#### [EXERCISE AIM]
Your reply should reproduce all the data below exactly while excluding the pictures.

#### [ENTRIES SHOWN]
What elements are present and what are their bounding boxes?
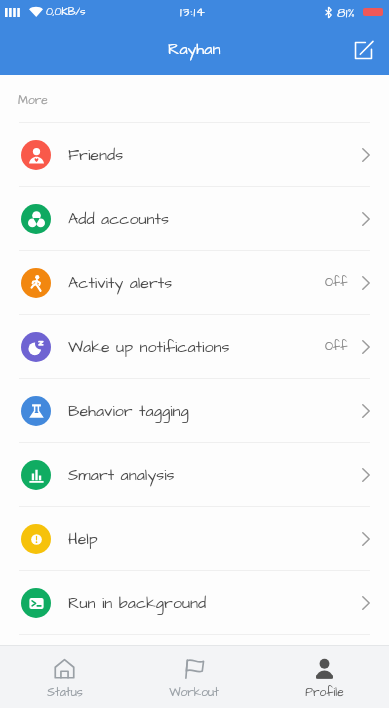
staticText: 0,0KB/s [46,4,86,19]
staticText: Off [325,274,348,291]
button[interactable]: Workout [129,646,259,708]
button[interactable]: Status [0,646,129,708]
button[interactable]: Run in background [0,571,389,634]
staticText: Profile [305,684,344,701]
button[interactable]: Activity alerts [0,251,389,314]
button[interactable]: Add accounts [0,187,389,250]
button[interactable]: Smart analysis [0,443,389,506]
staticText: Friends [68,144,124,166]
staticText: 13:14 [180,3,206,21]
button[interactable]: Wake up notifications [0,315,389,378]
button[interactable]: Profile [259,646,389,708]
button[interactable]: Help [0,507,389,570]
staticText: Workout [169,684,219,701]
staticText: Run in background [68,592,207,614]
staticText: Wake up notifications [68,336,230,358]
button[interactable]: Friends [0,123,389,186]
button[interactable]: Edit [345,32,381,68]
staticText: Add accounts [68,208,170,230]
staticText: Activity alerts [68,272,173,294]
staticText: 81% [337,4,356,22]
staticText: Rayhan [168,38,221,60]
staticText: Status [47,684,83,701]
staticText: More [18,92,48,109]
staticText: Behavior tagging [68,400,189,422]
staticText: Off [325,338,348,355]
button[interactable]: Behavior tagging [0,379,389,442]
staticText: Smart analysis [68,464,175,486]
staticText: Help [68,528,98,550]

#### [OUTPUT FOR THIS EXERCISE]
What elements are present and what are their bounding boxes?
staticText: 0,0KB/s [46,4,86,19]
staticText: Off [325,274,348,291]
button[interactable]: Workout [129,646,259,708]
button[interactable]: Status [0,646,129,708]
button[interactable]: Run in background [0,571,389,634]
staticText: Profile [305,684,344,701]
button[interactable]: Activity alerts [0,251,389,314]
button[interactable]: Add accounts [0,187,389,250]
button[interactable]: Smart analysis [0,443,389,506]
staticText: Friends [68,144,124,166]
staticText: 13:14 [180,3,206,21]
button[interactable]: Wake up notifications [0,315,389,378]
button[interactable]: Profile [259,646,389,708]
button[interactable]: Help [0,507,389,570]
staticText: Workout [169,684,219,701]
staticText: Run in background [68,592,207,614]
staticText: Wake up notifications [68,336,230,358]
button[interactable]: Friends [0,123,389,186]
button[interactable]: Edit [345,32,381,68]
staticText: Add accounts [68,208,170,230]
staticText: Activity alerts [68,272,173,294]
staticText: 81% [337,4,356,22]
staticText: Rayhan [168,38,221,60]
staticText: Status [47,684,83,701]
staticText: More [18,92,48,109]
staticText: Behavior tagging [68,400,189,422]
staticText: Off [325,338,348,355]
button[interactable]: Behavior tagging [0,379,389,442]
staticText: Smart analysis [68,464,175,486]
staticText: Help [68,528,98,550]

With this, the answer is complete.